Voici la première de ces lettres :

« Monsieur,

Depuis le 23 octobre dernier, il s'est formé dans notre ville un groupe spirite sous la protection de l'apôtre saint Pierre. Vous regardant, monsieur, comme notre maître en Spiritisme, je me fais un devoir, comme président de ce groupe, de vous en informer.

Le but principal que nous nous proposons est le soulagement des Esprits souffrants, tant incarnés que désincarnés. Nos réunions ont lieu deux fois par semaine. Nous tâchons d'atteindre l'unité de la pensée, et pour y parvenir, chacun des assistants, pendant toute la durée de la séance, garde le silence le plus recueilli, et lorsque la question posée aux Esprits est lue à haute voix, chacun de nous demande mentalement l'aide de son ange protecteur afin d'obtenir une réponse vraie. Ayant le plus souvent affaire, dans nos évocations, à des Esprits d'un ordre inférieur, à des Esprits obsesseurs, et connaissant, par expérience, l'efficacité de la prière en commun, nous y avons presque toujours recours pour éclairer et soulager ces malheureux. Notre groupe possède beaucoup de médiums, mais ordinairement il n'y en a que deux ou trois qui écrivent à chaque séance. Nous avons en outre un médium auditif et voyant, et un magnétiseur. On nous promet un médium dessinateur, mais, ne l'ayant jamais vu, je ne puis apprécier sa faculté. Notre groupe se compose déjà de quarante membres.

Il y a plusieurs autres réunions Spirites à Saint-Pétersbourg, mais elles n'ont pas de règlement ; notre groupe est le premier qui soit régulièrement organisé, et nous espérons qu'avec l'aide de Dieu, notre exemple sera suivi.

Je suis heureux de pouvoir vous dire que la première brochure spirite a enfin paru en Russie, imprimée à Saint-Pétersbourg avec l'autorisation de la censure ; c'est ma réponse à un article que l'archiprêtre M. Debolsky a inséré dans le journal Radougaf (l'Arc-en-ciel). Jusqu'à présent notre censure ne permettait de publier que des articles contre, mais jamais pour le Spiritisme. J'ai pensé que la meilleure réfutation était la traduction de votre brochure Le Spiritisme à sa plus simple expression, que j'ai fait insérer dans ce journal.

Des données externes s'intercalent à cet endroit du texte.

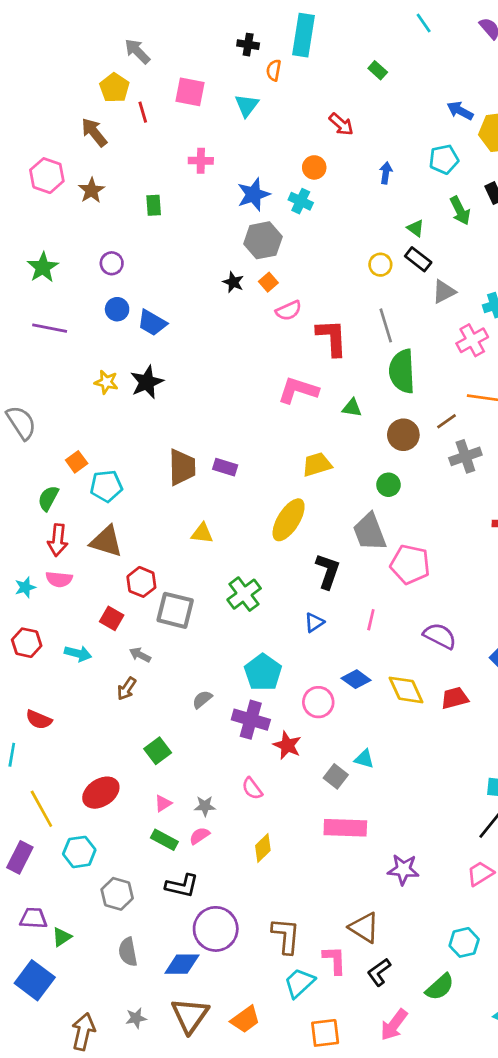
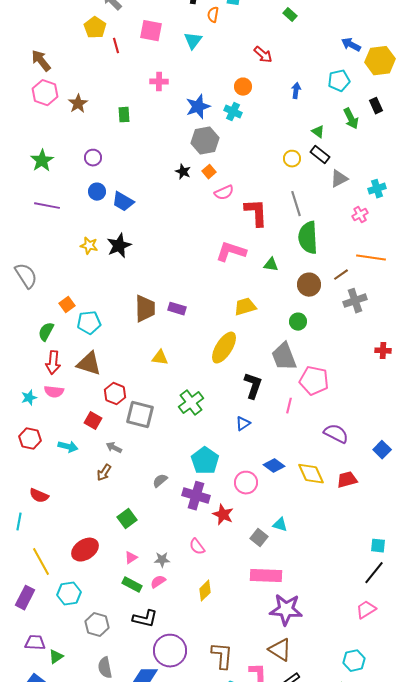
brown arrow: (94, 132) -> (41, 61), moved
pink cross: (472, 340) -> (360, 215), size x0.7
pink line: (371, 620) -> (289, 406), moved
purple star: (403, 870) -> (286, 610), moved, size x1.4

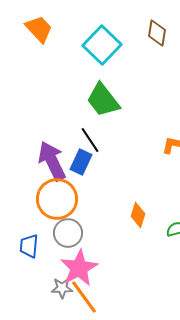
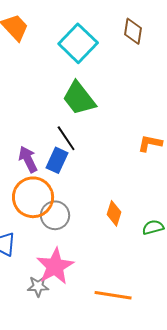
purple arrow: (52, 161) -> (28, 159), size x0.7
gray circle: (68, 233) -> (55, 215), moved
orange line: (84, 297) -> (113, 295), moved, turned -45

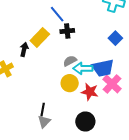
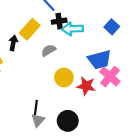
gray semicircle: (70, 61) -> (48, 50), moved
cyan arrow: (83, 68) -> (72, 29), moved
black circle: (85, 121) -> (68, 121), moved

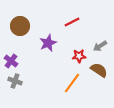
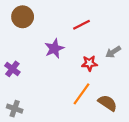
brown circle: (20, 26) -> (23, 17), moved
brown semicircle: (99, 70) -> (108, 103), moved
gray cross: (15, 81) -> (15, 109), moved

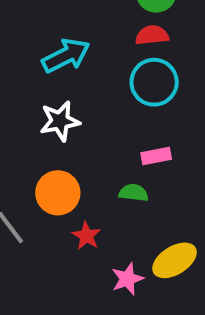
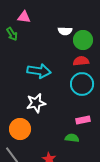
cyan arrow: (66, 56) -> (39, 71), turned 35
orange circle: (58, 193) -> (20, 129), moved

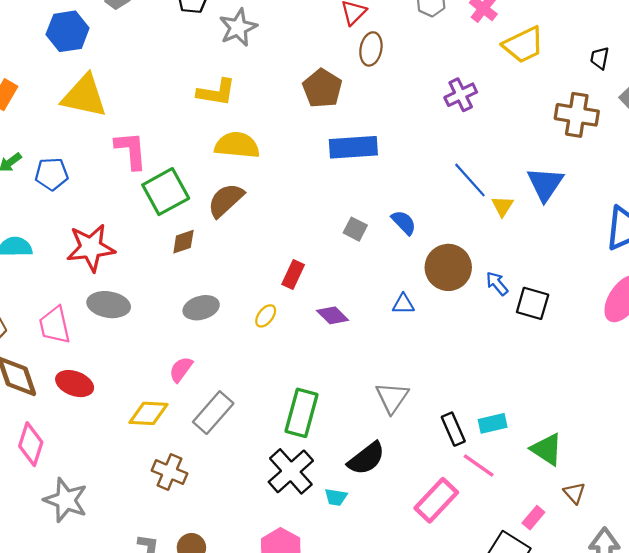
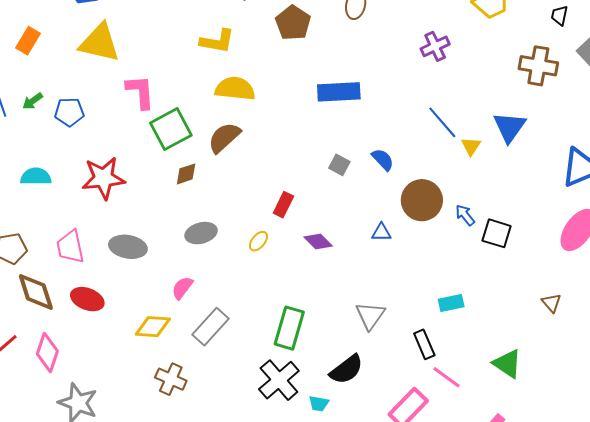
brown pentagon: (322, 88) -> (293, 23), moved
gray ellipse: (109, 305) -> (128, 247), moved
cyan rectangle: (493, 423) -> (451, 303), moved
brown triangle: (574, 493) -> (551, 303), moved

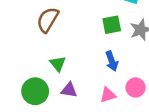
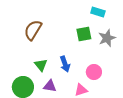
blue arrow: (112, 61) -> (65, 64), moved
pink circle: (136, 87) -> (94, 72), moved

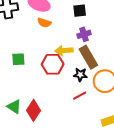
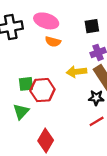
red hexagon: (53, 64) -> (42, 90), moved
green triangle: (14, 107) -> (21, 112), moved, turned 42

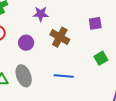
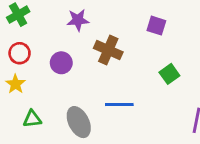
purple square: (95, 23) -> (156, 26), turned 32
gray ellipse: (24, 76) -> (79, 122), moved

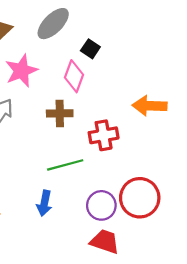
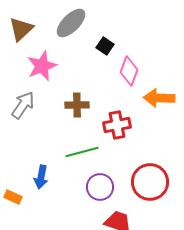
pink diamond: (74, 76) -> (129, 71), moved
blue arrow: (44, 203) -> (41, 177), moved
purple circle: (101, 205) -> (100, 187), moved

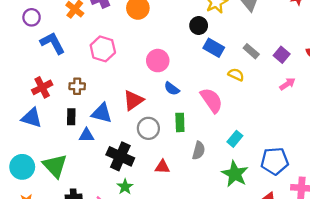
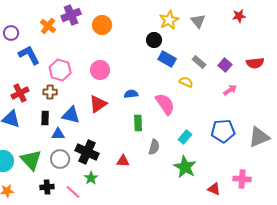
pink hexagon: (103, 49) -> (60, 70), moved
pink circle: (158, 61) -> (100, 70), moved
blue semicircle: (172, 89) -> (131, 94), turned 136
gray circle: (148, 128) -> (60, 159), moved
blue pentagon: (275, 161) -> (223, 131), moved

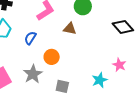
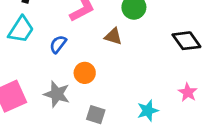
pink star: (119, 65) -> (188, 92), moved
gray star: (33, 74) -> (57, 94), turned -30

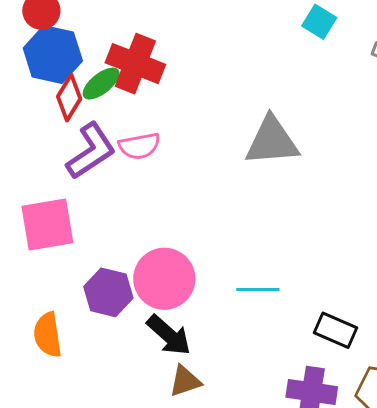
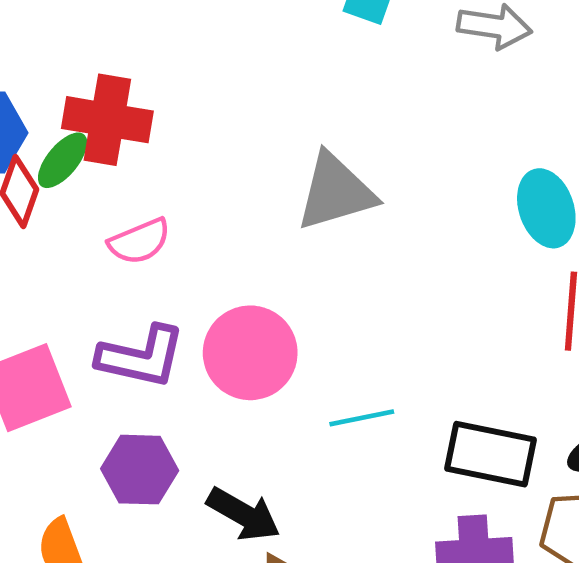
purple L-shape: (91, 151) -> (141, 357), moved, turned 58
pink circle: (164, 279) -> (250, 353), moved
black rectangle: (335, 330) -> (491, 454), size x1.4

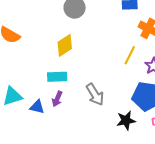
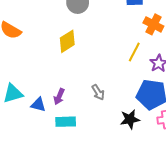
cyan rectangle: (57, 77) -> (66, 122), moved
gray arrow: (95, 95) -> (98, 92), size x0.7

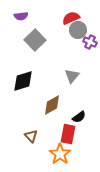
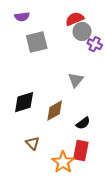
gray square: (35, 40) -> (37, 42), turned 30
black diamond: (23, 81) -> (24, 102), moved
red rectangle: (68, 134) -> (81, 151), moved

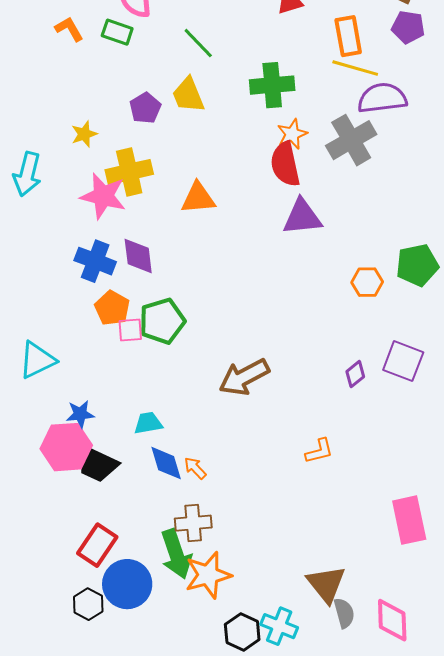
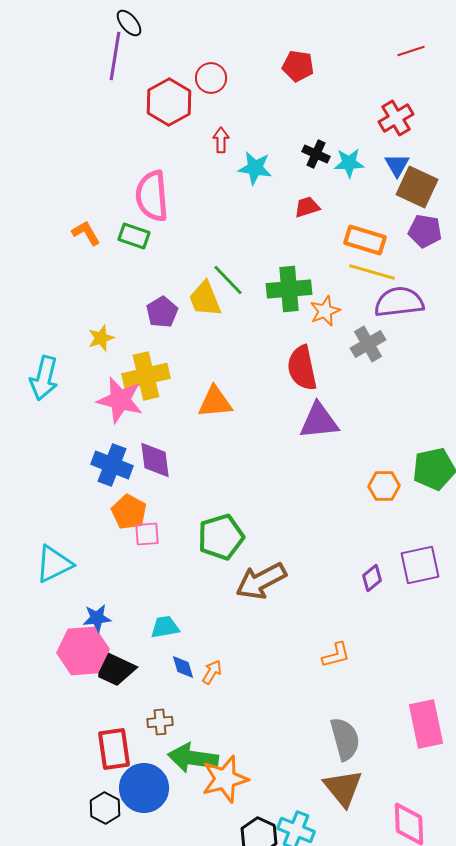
orange rectangle: (348, 36) -> (365, 240), turned -63
green line: (198, 43) -> (228, 280), moved
orange star: (292, 134) -> (325, 311), moved
gray cross: (351, 140) -> (368, 344), size x0.7
green pentagon: (162, 321) -> (221, 537), moved
purple square: (403, 361) -> (420, 565), turned -33
blue diamond: (166, 463) -> (183, 667), size x0.7
orange arrow: (195, 468) -> (212, 672), turned 75
brown cross: (193, 523) -> (160, 722), moved, size x0.7
red rectangle: (97, 545) -> (114, 749), turned -42
green arrow: (176, 554) -> (193, 758), turned 117
gray semicircle: (344, 613) -> (345, 739), moved, size x1.4

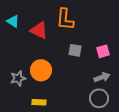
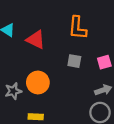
orange L-shape: (65, 19) -> (78, 28), moved

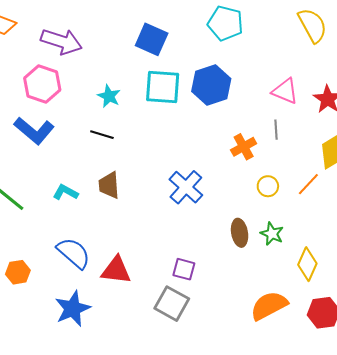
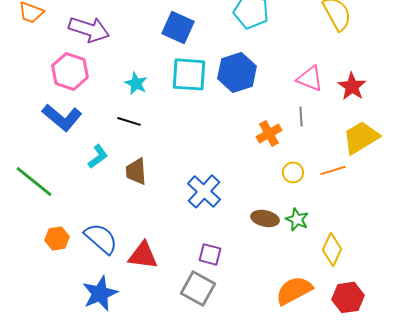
orange line: (308, 184) -> (333, 170), turned 30
blue cross: (186, 187) -> (204, 191), moved
cyan L-shape: (65, 192) -> (98, 156), moved, turned 115
brown ellipse: (240, 233) -> (265, 218), turned -68
orange hexagon: (18, 272) -> (57, 238), moved

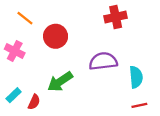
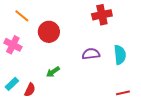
purple semicircle: (103, 61) -> (91, 54), size x0.7
cyan semicircle: (136, 77) -> (120, 55), moved
green arrow: (60, 82) -> (53, 72), size x0.6

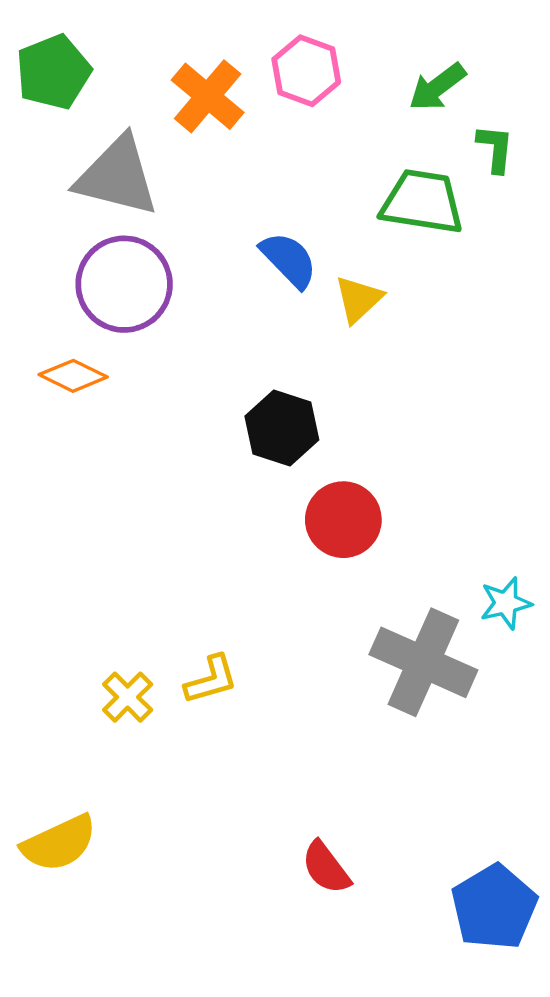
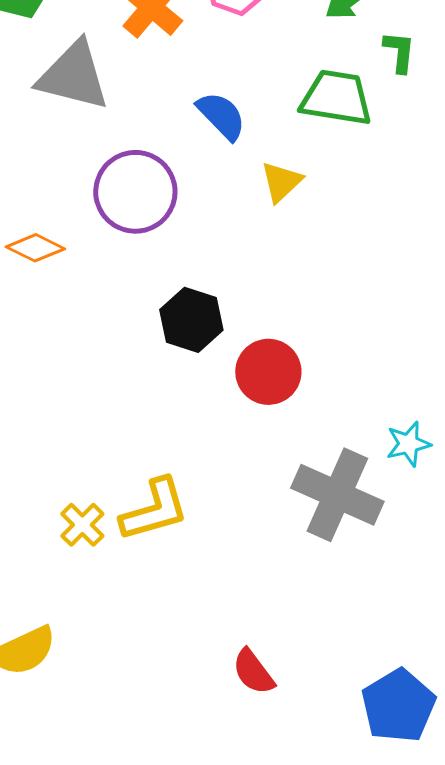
blue semicircle: (289, 260) -> (221, 116), moved
purple circle: (124, 284) -> (135, 192), moved
black hexagon: (282, 428) -> (191, 320), moved
yellow L-shape: (211, 680) -> (154, 510), size x1.5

Me permettrez-vous, monsieur, de vous adresser les communications les plus importantes que nous pourrons obtenir, celles surtout qui pourront venir à l'appui de la vérité et de la sublimité de notre doctrine ?

Veuillez agréer, etc.

Le général A. de B… »



La tenue de ce groupe, le but tout de charité qu'on s'y propose, sont les meilleures preuves que le Spiritisme y est compris dans sa véritable essence, et envisagé sous son côté le plus sérieux et le plus éminemment pratique ; là point de curiosité, point de demandes futiles, mais l'application de la doctrine dans ce qu'elle a de plus élevé. Une personne qui a souvent assisté à cette réunion nous a dit qu'on est édifié de la gravité, du recueillement et du sentiment de véritable piété qui y président.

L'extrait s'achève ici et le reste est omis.